ODverse33: Is the New YOLO Version Always Better? A Multi Domain benchmark from YOLO v5 to v11
This study provides guidance for users of object detection models by evaluating real-world performance across diverse domains, though it is incremental as it benchmarks existing methods without introducing new algorithms.
The paper tackled the problem of whether newer YOLO versions consistently outperform older ones by introducing ODverse33, a benchmark with 33 datasets across 11 domains, and found that performance gains vary across domains, with specific improvements in metrics like mAP and FPS.

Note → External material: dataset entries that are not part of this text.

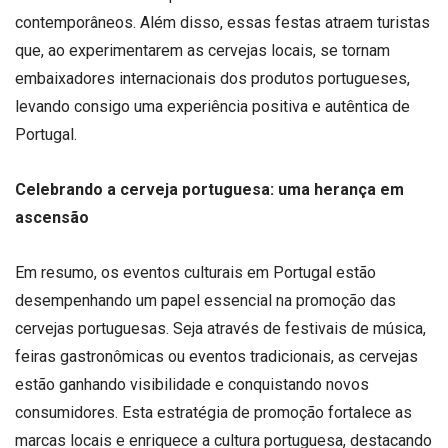
contemporâneos. Além disso, essas festas atraem turistas
que, ao experimentarem as cervejas locais, se tornam
embaixadores internacionais dos produtos portugueses,
levando consigo uma experiência positiva e autêntica de
Portugal.
Celebrando a cerveja portuguesa: uma herança em
ascensão
Em resumo, os eventos culturais em Portugal estão
desempenhando um papel essencial na promoção das
cervejas portuguesas. Seja através de festivais de música,
feiras gastronômicas ou eventos tradicionais, as cervejas
estão ganhando visibilidade e conquistando novos
consumidores. Esta estratégia de promoção fortalece as
marcas locais e enriquece a cultura portuguesa, destacando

You Look Only Once (YOLO) models have been widely used for building real-time object detectors across various domains. With the increasing frequency of new YOLO versions being released, key questions arise. Are the newer versions always better than their previous versions? What are the core innovations in each YOLO version and how do these changes translate into real-world performance gains? In this paper, we summarize the key innovations from YOLOv1 to YOLOv11, introduce a comprehensive benchmark called ODverse33, which includes 33 datasets spanning 11 diverse domains (Autonomous driving, Agricultural, Underwater, Medical, Videogame, Industrial, Aerial, Wildlife, Retail, Microscopic, and Security), and explore the practical impact of model improvements in real-world, multi-domain applications through extensive experimental results. We hope this study can provide some guidance to the extensive users of object detection models and give some references for future real-time object detector development.